How to complete this task:
Work out how many lines in the listing below include the word "Podnázov"; answer with the number alone.

━━━━━━━━━━

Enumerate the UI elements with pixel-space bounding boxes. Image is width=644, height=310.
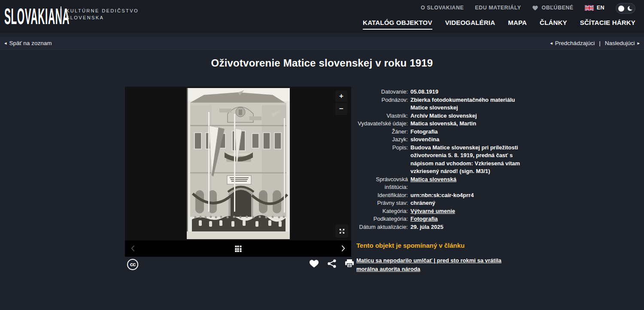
- meta-label: Jazyk:: [356, 136, 410, 144]
- pager-separator: |: [599, 40, 601, 46]
- article-link[interactable]: Maticu sa nepodarilo umlčať | pred sto r…: [356, 256, 516, 273]
- fullscreen-expand-icon: [339, 228, 345, 234]
- back-label: Späť na zoznam: [9, 40, 52, 46]
- nav-item-katalog-objektov[interactable]: KATALÓG OBJEKTOV: [363, 19, 432, 30]
- cc-license-icon[interactable]: cc: [127, 259, 138, 270]
- meta-value: Zbierka fotodokumentačného materiálu Mat…: [410, 96, 521, 112]
- object-photo[interactable]: [187, 88, 290, 239]
- next-label: Nasledujúci: [605, 40, 635, 46]
- meta-label: Podnázov:: [356, 96, 410, 112]
- meta-value-link[interactable]: Matica slovenská: [410, 176, 521, 191]
- uk-flag-icon: [585, 5, 594, 11]
- meta-value: urn:nbn:sk:cair-ko4prr4: [410, 191, 521, 200]
- chevron-left-icon: [131, 245, 135, 252]
- meta-value-link[interactable]: Fotografia: [410, 215, 521, 223]
- nav-item-scitacie-harky[interactable]: SČÍTACIE HÁRKY: [580, 19, 635, 30]
- meta-value: Matica slovenská, Martin: [410, 120, 521, 128]
- next-arrow-icon: ▸: [637, 40, 640, 46]
- meta-row-datum-aktualizacie: Dátum aktualizácie: 29. júla 2025: [356, 223, 521, 231]
- meta-label: Žáner:: [356, 128, 410, 136]
- meta-label: Identifikátor:: [356, 191, 410, 200]
- tagline-line2: SLOVENSKA: [66, 14, 139, 21]
- meta-row-spravcovska-institucia: Správcovská inštitúcia: Matica slovenská: [356, 176, 521, 191]
- utility-item-label: EDU MATERIÁLY: [475, 5, 521, 11]
- subnav-bar: ◂ Späť na zoznam ◂ Predchádzajúci | Nasl…: [0, 36, 644, 50]
- print-button[interactable]: [345, 259, 354, 268]
- meta-row-pravny-stav: Právny stav: chránený: [356, 199, 521, 207]
- meta-label: Správcovská inštitúcia:: [356, 176, 410, 191]
- meta-value: 05.08.1919: [410, 88, 521, 96]
- theme-toggle[interactable]: [616, 3, 635, 14]
- meta-label: Vlastník:: [356, 112, 410, 120]
- meta-row-identifikator: Identifikátor: urn:nbn:sk:cair-ko4prr4: [356, 191, 521, 200]
- viewer-toolbar: [125, 240, 351, 257]
- print-icon: [345, 259, 354, 268]
- share-button[interactable]: [328, 259, 336, 268]
- meta-value: Archív Matice slovenskej: [410, 112, 521, 120]
- meta-row-podkategoria: Podkategória: Fotografia: [356, 215, 521, 223]
- nav-item-videogaleria[interactable]: VIDEOGALÉRIA: [445, 19, 495, 30]
- meta-row-podnazov: Podnázov: Zbierka fotodokumentačného mat…: [356, 96, 521, 112]
- prev-image-button[interactable]: [131, 245, 135, 252]
- favorite-button[interactable]: [309, 259, 319, 268]
- brand-divider: [61, 6, 61, 23]
- meta-label: Vydavateľské údaje:: [356, 120, 410, 128]
- meta-row-kategoria: Kategória: Výtvarné umenie: [356, 207, 521, 216]
- tagline-line1: KULTÚRNE DEDIČSTVO: [66, 7, 139, 14]
- next-object-link[interactable]: Nasledujúci ▸: [605, 40, 640, 46]
- meta-label: Popis:: [356, 144, 410, 176]
- grid-view-button[interactable]: [235, 246, 241, 252]
- zoom-in-button[interactable]: +: [335, 90, 347, 102]
- utility-item-oblubene[interactable]: OBĽÚBENÉ: [532, 5, 573, 11]
- language-switcher[interactable]: EN: [585, 5, 605, 11]
- utility-item-label: O SLOVAKIANE: [421, 5, 464, 11]
- previous-label: Predchádzajúci: [555, 40, 595, 46]
- pager-links: ◂ Predchádzajúci | Nasledujúci ▸: [550, 40, 640, 46]
- back-to-list-link[interactable]: ◂ Späť na zoznam: [4, 40, 52, 46]
- fullscreen-button[interactable]: [335, 225, 348, 237]
- moon-icon: [627, 6, 633, 11]
- meta-value: Budova Matice slovenskej pri príležitost…: [410, 144, 521, 176]
- meta-row-zaner: Žáner: Fotografia: [356, 128, 521, 136]
- meta-label: Datovanie:: [356, 88, 410, 96]
- back-arrow-icon: ◂: [4, 40, 7, 46]
- heart-icon: [532, 5, 538, 11]
- utility-item-o-slovakiane[interactable]: O SLOVAKIANE: [421, 5, 464, 11]
- article-mention-heading: Tento objekt je spomínaný v článku: [356, 242, 465, 249]
- sun-icon: [618, 6, 624, 12]
- meta-label: Právny stav:: [356, 199, 410, 207]
- main-nav: KATALÓG OBJEKTOV VIDEOGALÉRIA MAPA ČLÁNK…: [363, 19, 635, 30]
- meta-value: 29. júla 2025: [410, 223, 521, 231]
- brand-logo[interactable]: SLOVAKIANA: [4, 4, 70, 30]
- zoom-controls: + −: [335, 90, 347, 115]
- utility-item-label: OBĽÚBENÉ: [541, 5, 573, 11]
- previous-object-link[interactable]: ◂ Predchádzajúci: [550, 40, 595, 46]
- meta-value: slovenčina: [410, 136, 521, 144]
- zoom-out-button[interactable]: −: [335, 103, 347, 115]
- header: SLOVAKIANA KULTÚRNE DEDIČSTVO SLOVENSKA …: [0, 0, 644, 33]
- object-actions: [309, 259, 354, 268]
- prev-arrow-icon: ◂: [550, 40, 553, 46]
- meta-label: Kategória:: [356, 207, 410, 216]
- brand-tagline: KULTÚRNE DEDIČSTVO SLOVENSKA: [66, 7, 139, 21]
- meta-row-jazyk: Jazyk: slovenčina: [356, 136, 521, 144]
- meta-row-vydavatelske-udaje: Vydavateľské údaje: Matica slovenská, Ma…: [356, 120, 521, 128]
- nav-item-clanky[interactable]: ČLÁNKY: [540, 19, 567, 30]
- meta-value-link[interactable]: Výtvarné umenie: [410, 207, 521, 216]
- next-image-button[interactable]: [341, 245, 345, 252]
- chevron-right-icon: [341, 245, 345, 252]
- meta-value: Fotografia: [410, 128, 521, 136]
- share-icon: [328, 259, 336, 268]
- utility-item-edu-materialy[interactable]: EDU MATERIÁLY: [475, 5, 521, 11]
- viewer-stage[interactable]: + −: [125, 87, 351, 240]
- utility-nav: O SLOVAKIANE EDU MATERIÁLY OBĽÚBENÉ EN: [421, 5, 605, 11]
- heart-icon: [309, 259, 319, 268]
- language-code: EN: [597, 5, 605, 11]
- meta-label: Podkategória:: [356, 215, 410, 223]
- nav-item-mapa[interactable]: MAPA: [508, 19, 527, 30]
- meta-row-popis: Popis: Budova Matice slovenskej pri príl…: [356, 144, 521, 176]
- page-title: Oživotvorenie Matice slovenskej v roku 1…: [0, 57, 644, 69]
- metadata-panel: Datovanie: 05.08.1919 Podnázov: Zbierka …: [356, 88, 521, 231]
- image-viewer: + −: [125, 87, 351, 257]
- meta-row-vlastnik: Vlastník: Archív Matice slovenskej: [356, 112, 521, 120]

━━━━━━━━━━

Reply to the task:
3